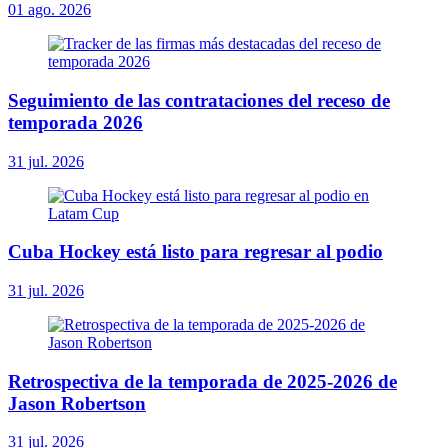
01 ago. 2026
Seguimiento de las contrataciones del receso de
temporada 2026
31 jul. 2026
Cuba Hockey está listo para regresar al podio
31 jul. 2026
Retrospectiva de la temporada de 2025-2026 de
Jason Robertson
31 jul. 2026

┄┄┄┄┄┄┄┄┄┄

TASK GOAL: Using the listing above, list every line in which the string "temporada" occurs.

EXERCISE RESPONSE:
temporada 2026
Retrospectiva de la temporada de 2025-2026 de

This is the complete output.